11

2.3K 135 3
                                    

Situasi apa ini? Phuwin membuka mata dengan pandangan yang masih kabur, tangannya menyibak selimut kala sesuatu bergerak nyaman memeluk tubuhnya. "Shia... Pond..."

Kelihatan bahwa lelaki tegap yang memeluk masih lelah, hanya dengkuran halus menjawab panggilan lelaki manis itu. Serasa akan patah tulang-tulangnya membuat Phuwin tak berdaya.

Suara ombak masih memasuki indra pendengaran, aroma laut yang khas serta sinar mentari menembus rimbunan daun terus mengenai keramik kamar. Tangannya berusaha melepaskan tangan pond yang memeluknya.

"Pond.. aku mau kembali ke kamarku" ujar Phuwin mulai memaksa tangan itu terlepas "Pond..."

Masih tak ada pergerakan Phuwin memilih untuk melepaskannya paksa,n tak peduli lagi dengan wajah Pond yang nampak terganggu, lelaki manis itu mengusap mata dan mengambil baju-bajunya berangsur memakai seluruh pakaian dengan lengkap. Tangannya memutar kenop pintu, mengedarkan pandangan ke segala arah dan sangat sepi. Jam segini mungkin para anggota osis bermain di pantai, pasalnya siang nanti mereka akan kembali ke rumah masing-masing. "Sial... Aku dinodai..."

Phuwin menuruni tangga resor bermaksud ke kamarnya, Dunk pasti sedang terlelap dan benar saja saat pintu kamar dibuka, ada lelaki itu masih memeluk nyaman bantal kamar.

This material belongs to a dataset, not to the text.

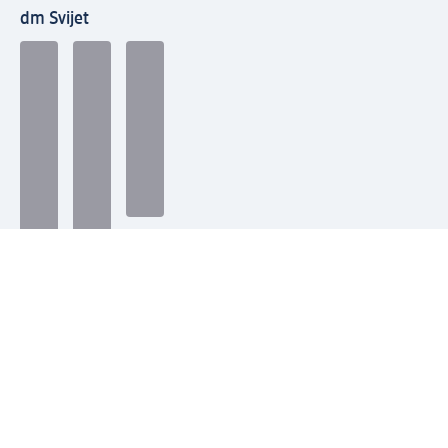
dm Svijet
Načini plaćanja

Dia memilih duduk di teras luar, semacam balkon yang menghadap langsung ke arah pantai. Pikirannya berkecamuk tak karuan, resah dan sangat mengkhawatirkan.

Ombak pantai menyapu pasir menuju tepian, dia memperhatikan satu persatu wajah orang-orang yang bermain di sana. Sedetik kemudian Phuwin beranjak memeriksa laci nakas mengeluarkan batang nikotin di sela-selanya, sebuah pematik menyempurnakan kepulan asap yang mengudara. Sahabatnya masih tertidur, dia mengisap benda yang terapit di jari.

Pasal kejadian semalam benar-benar meruntuhkan nyalinya, untuk pertama kali seseorang benar-benar menusuk holenya dengan sensasi yang berbeda, sial... Itu menyakitkan namun membuatnya melayang. Kepulan asap rokok berterbangan bebas, berusaha rileks dia menutup mata menikmati aroma laut yang menyeruak bersama angin.

"Kau sudah kembali" Phuwin diam masih menikmati aktivitasnya. "Jadi semalam siapa yang berada atas?"

"Sial, kau meninggalkanku..."

"Kau di bawah yah..." Tawa Dunk renyah mengudara, lelaki itu kelihatan merebut satu batang rokok dari Phuwin. "Jangan merokok"

"Kepalaku serasa akan pecah, aku butuh ketenangan" ujarnya nampak jengah, lantas tak membuat Dunk menuruti perkataan lelaki itu.

"Phu... Aku tidak bermaksud membiarkannya semalam, tapi aku tak bisa membuka pintu kamar mereka, jadi aku pasrah saja"

"Pilihan yang bagus, kau sudah membuatku kesakitan."

"Kupikir kalian hanya berdiskusi" kekeh Dunk, matanya menghilang dengan rokok yang telah dia padamkan di asbak. "Aku mandi duluan..."

Phuwin mengangguk, dia mengambil sebotol parfum dari dalam tas, tangannya sibuk menyemprotkan dengan semangat guna menghilangkan bau asap rokok. Lalu beralih keluar kamar mencari sarapan untuknya dan sang sahabat.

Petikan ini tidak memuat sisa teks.